What is a Debtor in Possession (DIP)
A debtor in possession (DIP) is a person or corporation that has filed for bankruptcy protection but still holds property to which a creditor has a right. It is part of U.S. bankruptcy law and is the term used to describe a corporation that continues to do business while under Chapter 11 bankruptcy proceedings. Creditors to a debtor in possession have a legal claim to their assets and property under a lien or other security interest. The DIP continues to run the business and has the power and obligation of a trustee to operate in the best interest of any creditors. A DIP can operate in the ordinary course of business, but is required to seek court approval for any actions that fall outside of the scope of regular business activities.

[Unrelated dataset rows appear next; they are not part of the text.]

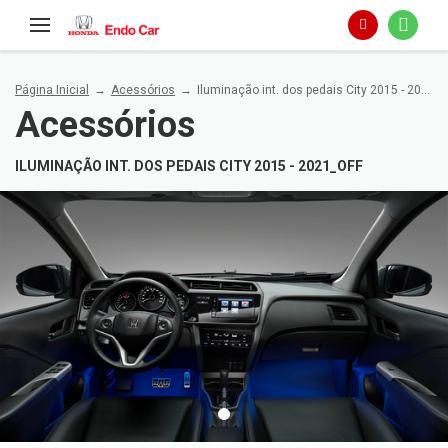
Página Inicial
Acessórios
Iluminação int. dos pedais City 2015 - 2021_OFF
Acessórios
x
ILUMINAÇÃO INT. DOS PEDAIS CITY 2015 - 2021_OFF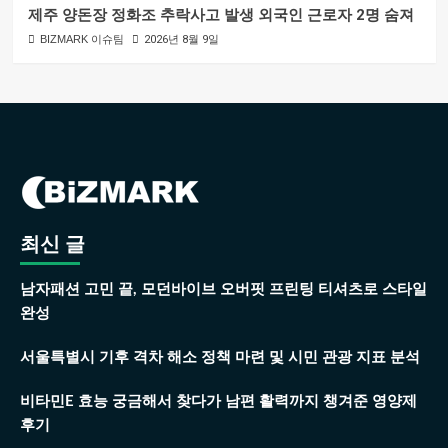
제주 양돈장 정화조 추락사고 발생 외국인 근로자 2명 숨져
BIZMARK 이슈팀
2026년 8월 9일
최신 글
남자패션 고민 끝, 모던바이브 오버핏 프린팅 티셔츠로 스타일
완성
서울특별시 기후 격차 해소 정책 마련 및 시민 관광 지표 분석
비타민E 효능 궁금해서 찾다가 남편 활력까지 챙겨준 영양제
후기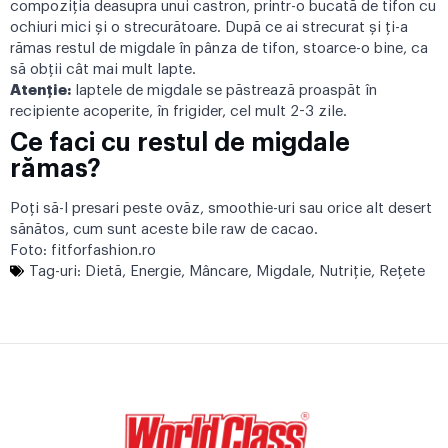
compoziţia deasupra unui castron, printr-o bucată de tifon cu
ochiuri mici şi o strecurătoare. După ce ai strecurat şi ţi-a
rămas restul de migdale în pânza de tifon, stoarce-o bine, ca
să obţii cât mai mult lapte.
Atenție:
laptele de migdale se păstrează proaspăt în
recipiente acoperite, în frigider, cel mult 2-3 zile.
Ce faci cu restul de migdale
rămas?
Poţi să-l presari peste ovăz, smoothie-uri sau orice alt desert
sănătos, cum sunt aceste
bile raw de cacao
.
Foto:
fitforfashion.ro
Tag-uri:
Dietă
,
Energie
,
Mâncare
,
Migdale
,
Nutriţie
,
Reţete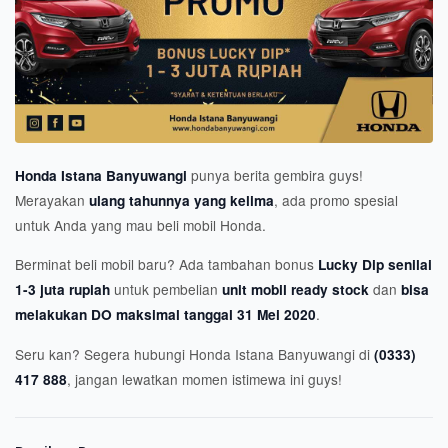
punya berita gembira guys!
Honda Istana Banyuwangi
Merayakan
, ada promo spesial
ulang tahunnya yang kelima
untuk Anda yang mau beli mobil Honda.
Berminat beli mobil baru? Ada tambahan bonus
Lucky Dip senilai
untuk pembelian
dan
1-3 juta rupiah
unit mobil ready stock
bisa
.
melakukan DO maksimal tanggal 31 Mei 2020
Seru kan? Segera hubungi Honda Istana Banyuwangi di
(0333)
, jangan lewatkan momen istimewa ini guys!
417 888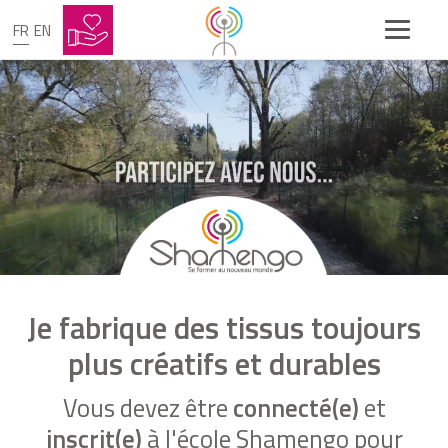
FR
EN
Je fabrique des tissus toujours
plus créatifs et durables
Vous devez être
connecté(e)
et
inscrit(e)
à l'école Shamengo pour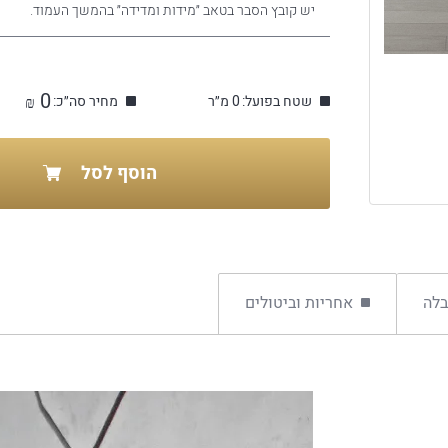
יש קובץ הסבר בטאב ״מידות ומדידה״ בהמשך העמוד.
0
שטח בפועל:
0 מ״ר
מחיר סה״כ:
₪
הוסף לסל
בלה
אחריות וביטולים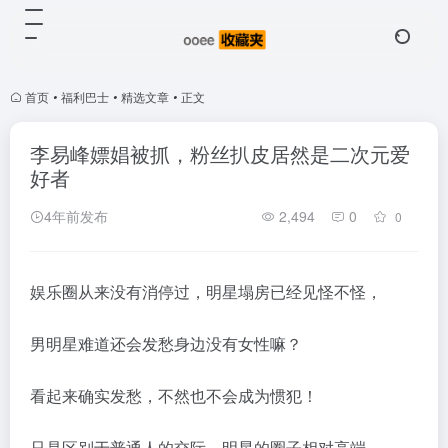
首页
•
福利巴士
•
精选文章
•
正文
李易峰嫖娼被抓，粉丝扒皮居然是二次元爱
好者
4年前发布
2,494
0
0
娱乐圈从来没有消停过，明星塌房已经见怪不怪，
男明星难道还会发愁身边没有女性嘛？
看起来确实发愁，不然也不会成为惯犯！
只是区别于普通人的交际，明星的圈子相对高端。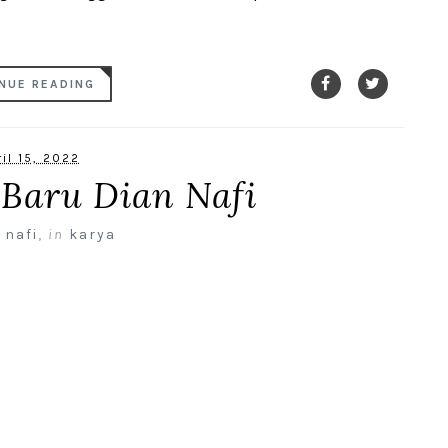
NUE READING
ril 15, 2022
Baru Dian Nafi
 nafi
,
in
karya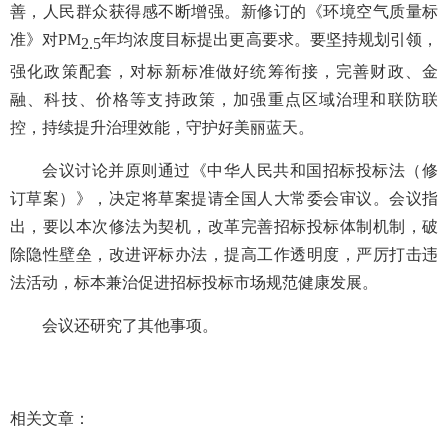
善，人民群众获得感不断增强。新修订的《环境空气质量标
准》对PM
年均浓度目标提出更高要求。要坚持规划引领，
2.5
强化政策配套，对标新标准做好统筹衔接，完善财政、金
融、科技、价格等支持政策，加强重点区域治理和联防联
控，持续提升治理效能，守护好美丽蓝天。
会议讨论并原则通过《中华人民共和国招标投标法（修
订草案）》，决定将草案提请全国人大常委会审议。会议指
出，要以本次修法为契机，改革完善招标投标体制机制，破
除隐性壁垒，改进评标办法，提高工作透明度，严厉打击违
法活动，标本兼治促进招标投标市场规范健康发展。
会议还研究了其他事项。
相关文章：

The DIP must also keep precise financial records, insure any property and file appropriate tax returns.
BREAKING DOWN Debtor in Possession (DIP)
After filing for Chapter 11 bankruptcy, new bank accounts are opened that name the debtor in possession on the account. A debtor in possession can be terminated and the court will appoint a trustee in the event that assets are improperly managed or the debtor in possession is not following court orders. The United States Trustee's office maintains guidelines that specify the duties of a debtor in possession.
In some cases, a debtor in possession it able to obtain financing after filing Chapter 11 bankruptcy. Such debtor-in-possession financing (DIP financing) can help a debtor keep a business running until it can be sold.
A debtor in possession can sometimes retain property by paying the creditor fair market value for it. For example, a debtor may seek to keep their personal car (a depreciated asset) so they can use it to work or find work to pay off the creditor. In such a case the debtor would need to pay fair market value of the car rather than a contract price, which tends to be higher because it factors in damages.
Debtor in Possession Guidelines
Below is a list containing general guidance and Chapter 11 debtor obligations provided by the U.S. Department of Justice:
- The debtor is required to comply in all respects with Title 11 of the United States Code (the “Bankruptcy Code”), the Federal Rules of Bankruptcy Procedure (the “Bankruptcy Rules”) and the Local Rules of Practice for the United States Bankruptcy Court.
- The debtor shall appear at or participate in the initial debtor interview prior to the Section 341(a) initial meeting of creditors and shall also appear at the Section 341(a) initial meeting of creditors.
- The debtor must pay all obligations arising after the filing of the petition (“post petition”) in full when due. This includes not only general business expenses, but all post-petition obligations in the ordinary course of business including but not limited to:
-U.S. Trustee Quarterly Fees and Court Costs
-FICA, both employee and employer share
-Tax deposits withheld from wages
-Any other taxes
- The debtor may not pay pre-petition obligations except as allowed by the Bankruptcy Code or by order of the court.
- The debtor shall obtain court approval to obtain secured credit and unsecured credit outside the ordinary course of business.
- The debtor shall obtain court approval to use cash collateral.
- The debtor shall obtain court approval to sell, use or lease property outside of the ordinary course of business.
- The debtor shall obtain court approval to employ and pay professionals.
- The debtor shall maintain adequate insurance on estate assets.
- The debtor shall expeditiously close pre-petition banking/depository accounts and open banking/depository debtor-in-possession accounts.
- The debtor shall timely file all federal, state and local tax returns when due, or shall procure an extension from the appropriate taxing authority, unless otherwise provided by applicable law or by order of the court.
- Individual Chapter 11 debtors shall provide appropriate notices in connection with domestic support obligations to such claim holders and appropriate state agencies.
Debtors in possession have additional requirements related to insurance (and timely proof of insurance), and must provide periodic reporting.